Sep
20
VERS UNE REFORME DES PROFESSIONS IMMOBILIERES

Les agents immobiliers représentent, en France, 48.000 entreprises et 170.000 emplois, le chiffre d'affaires annuel généré est de 18 milliards d'euros.

La loi Hoguet, depuis 1970, régit le statut des agents immobiliers. Toutefois, ceux-ci font l'objet de critiques particulièrement véhémentes depuis quelques mois soit du fait de consommateurs individuels, soit par des associations diverses.

Régulièrement, sur les chaines de télévision ou sur les ondes des radios, on constate de véritables procès à l'égard de ces professionnels compétents, même si, comme dans chaque profession, il peut y avoir des gens indélicats.

Leurs deux grandes organisations, la FNAIM et l'UNIS, ont proposé une réforme de leur métier pour répondre à ces critiques. Elles ont de surcroit faire face à une montée des transactions sur internet qui perturbent le marché.

Elles ont proposé l'instauration d'un conseil national des professions immobilières et la création d'un code de déontologie applicable à l'ensemble de la profession.

Naturellement, élaborer des règles déontologiques suppose la mise en place de sanctions disciplinaires. Il est sollicité la mise en place d'une commission nationale avec un système d'échevinage. Un magistrat présiderait cette commission avec la présence d'agents immobiliers. Le pouvoir serait important puisqu'il serait possible, en cas de faute, de retirer la carte professionnelle à l'agent immobilier, celui-ci étant alors dans l'impossibilité, conformément à la loi précitée, d'exercer son métier.

Par ailleurs, les mêmes organisations ont appelé à un renforcement des compétences professionnelles. Il est imaginé la mise en place de « qualification ». On va donc peut être vers un véritable examen pour accéder aux fonctions de négociateurs employés dans une agence immobilière. Il manque un élément à cette analyse : la mise en place d'une véritable formation continue. En effet, on demande maintenant aux agents immobiliers beaucoup de notions comptables, fiscales et juridiques. L'acheteur, compte-tenu de la tension existante sur le marché, veut connaitre les règles de la fiscalité locale, veut avoir des éléments concernant les charges de copropriété, les assemblées générales qui se sont déroulées, les différents éléments d'urbanisme dans le quartier. Cela suppose une mise à jour constante de la formation et des informations obtenues par les agences immobilières et confiées à leurs clients.

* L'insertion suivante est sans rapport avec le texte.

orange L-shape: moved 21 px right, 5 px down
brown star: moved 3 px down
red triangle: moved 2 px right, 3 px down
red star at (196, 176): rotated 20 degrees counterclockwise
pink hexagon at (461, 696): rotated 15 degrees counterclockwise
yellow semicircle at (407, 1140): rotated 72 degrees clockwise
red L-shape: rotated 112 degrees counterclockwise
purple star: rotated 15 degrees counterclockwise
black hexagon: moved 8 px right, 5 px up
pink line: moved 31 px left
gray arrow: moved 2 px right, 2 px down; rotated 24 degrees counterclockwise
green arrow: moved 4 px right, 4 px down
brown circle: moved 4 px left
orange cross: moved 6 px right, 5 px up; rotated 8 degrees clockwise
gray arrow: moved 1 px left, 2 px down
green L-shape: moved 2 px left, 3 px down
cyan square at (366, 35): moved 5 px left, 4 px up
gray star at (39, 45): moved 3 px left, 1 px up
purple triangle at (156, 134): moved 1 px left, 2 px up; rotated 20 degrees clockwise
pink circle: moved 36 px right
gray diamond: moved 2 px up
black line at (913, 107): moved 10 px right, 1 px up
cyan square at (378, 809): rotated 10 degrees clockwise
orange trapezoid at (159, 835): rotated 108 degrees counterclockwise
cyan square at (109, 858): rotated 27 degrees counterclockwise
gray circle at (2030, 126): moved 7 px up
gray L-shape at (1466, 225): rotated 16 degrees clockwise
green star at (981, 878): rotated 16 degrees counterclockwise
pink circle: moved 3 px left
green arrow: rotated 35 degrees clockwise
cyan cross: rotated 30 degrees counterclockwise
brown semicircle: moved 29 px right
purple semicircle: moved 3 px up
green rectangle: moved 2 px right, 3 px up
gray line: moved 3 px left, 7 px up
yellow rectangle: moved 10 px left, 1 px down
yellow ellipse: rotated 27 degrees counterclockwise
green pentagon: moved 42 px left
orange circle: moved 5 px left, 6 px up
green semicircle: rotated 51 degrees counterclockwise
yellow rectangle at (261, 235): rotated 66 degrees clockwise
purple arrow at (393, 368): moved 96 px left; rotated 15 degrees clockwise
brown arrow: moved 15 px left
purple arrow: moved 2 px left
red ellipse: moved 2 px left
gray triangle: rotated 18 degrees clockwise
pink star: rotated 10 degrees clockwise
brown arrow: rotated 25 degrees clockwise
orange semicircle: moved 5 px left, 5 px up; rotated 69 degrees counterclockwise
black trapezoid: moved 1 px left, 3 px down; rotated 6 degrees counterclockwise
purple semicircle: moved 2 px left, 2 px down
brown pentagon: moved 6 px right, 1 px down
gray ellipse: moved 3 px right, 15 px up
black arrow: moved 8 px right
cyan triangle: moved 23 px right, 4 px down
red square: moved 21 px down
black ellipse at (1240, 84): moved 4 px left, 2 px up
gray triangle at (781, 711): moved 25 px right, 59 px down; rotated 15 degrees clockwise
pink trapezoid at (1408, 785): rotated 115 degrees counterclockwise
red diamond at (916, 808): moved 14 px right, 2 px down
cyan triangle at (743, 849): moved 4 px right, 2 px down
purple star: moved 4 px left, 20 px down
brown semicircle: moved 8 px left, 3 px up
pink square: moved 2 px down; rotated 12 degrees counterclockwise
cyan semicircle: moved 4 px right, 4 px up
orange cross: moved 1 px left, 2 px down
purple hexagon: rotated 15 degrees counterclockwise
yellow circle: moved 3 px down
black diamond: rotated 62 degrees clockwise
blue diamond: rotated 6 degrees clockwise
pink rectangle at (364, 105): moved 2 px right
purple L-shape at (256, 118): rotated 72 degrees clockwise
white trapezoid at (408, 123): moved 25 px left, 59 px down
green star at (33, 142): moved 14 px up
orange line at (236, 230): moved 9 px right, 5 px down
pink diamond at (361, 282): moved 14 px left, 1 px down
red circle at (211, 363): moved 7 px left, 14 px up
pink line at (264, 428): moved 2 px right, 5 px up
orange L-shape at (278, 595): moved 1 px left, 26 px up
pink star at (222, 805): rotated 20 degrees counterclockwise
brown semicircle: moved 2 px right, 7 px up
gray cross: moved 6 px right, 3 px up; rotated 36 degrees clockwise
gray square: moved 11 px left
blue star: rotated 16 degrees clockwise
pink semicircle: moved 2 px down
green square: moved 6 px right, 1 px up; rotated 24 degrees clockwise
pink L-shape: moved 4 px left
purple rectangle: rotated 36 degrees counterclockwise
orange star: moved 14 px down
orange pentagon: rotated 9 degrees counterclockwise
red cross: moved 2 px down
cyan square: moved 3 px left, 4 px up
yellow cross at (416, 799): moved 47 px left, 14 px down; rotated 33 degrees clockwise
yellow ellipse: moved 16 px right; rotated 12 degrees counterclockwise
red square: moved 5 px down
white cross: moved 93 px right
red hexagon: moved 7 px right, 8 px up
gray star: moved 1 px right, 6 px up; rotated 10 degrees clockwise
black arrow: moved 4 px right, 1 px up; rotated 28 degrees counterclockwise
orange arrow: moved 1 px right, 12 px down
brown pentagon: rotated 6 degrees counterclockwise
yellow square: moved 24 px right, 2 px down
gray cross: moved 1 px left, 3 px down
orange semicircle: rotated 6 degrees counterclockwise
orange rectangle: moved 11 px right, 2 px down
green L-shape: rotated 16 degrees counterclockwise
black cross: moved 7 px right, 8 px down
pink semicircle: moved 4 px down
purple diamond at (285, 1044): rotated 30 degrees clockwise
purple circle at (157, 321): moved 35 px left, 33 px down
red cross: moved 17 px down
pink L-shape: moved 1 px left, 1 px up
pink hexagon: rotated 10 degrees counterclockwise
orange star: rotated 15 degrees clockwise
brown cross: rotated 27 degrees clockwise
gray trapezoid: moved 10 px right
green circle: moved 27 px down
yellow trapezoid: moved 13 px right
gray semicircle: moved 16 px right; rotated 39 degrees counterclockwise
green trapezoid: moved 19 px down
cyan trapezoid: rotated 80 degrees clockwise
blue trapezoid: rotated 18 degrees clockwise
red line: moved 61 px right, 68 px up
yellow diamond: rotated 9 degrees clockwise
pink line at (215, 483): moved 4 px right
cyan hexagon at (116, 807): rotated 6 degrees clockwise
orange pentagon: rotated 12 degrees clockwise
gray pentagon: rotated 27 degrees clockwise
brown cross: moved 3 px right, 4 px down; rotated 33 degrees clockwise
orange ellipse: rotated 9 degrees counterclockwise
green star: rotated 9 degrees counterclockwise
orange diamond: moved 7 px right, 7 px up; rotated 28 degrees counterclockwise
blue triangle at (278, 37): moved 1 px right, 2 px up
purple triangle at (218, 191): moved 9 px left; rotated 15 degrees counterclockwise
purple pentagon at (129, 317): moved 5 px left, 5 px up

Nous sommes, avec le secteur des agents immobiliers, comme avec les professions libérales, dans une économie de « singularité ». Seule la qualité du service comptera et permettra la survie de ces professions. A défaut, leur disparition est programmée du fait du développement d'internet.

Organisation forte et représentation sur le plan national, code de déontologie appliqué, compétence, nous connaissons - comme avocats - ces problématiques.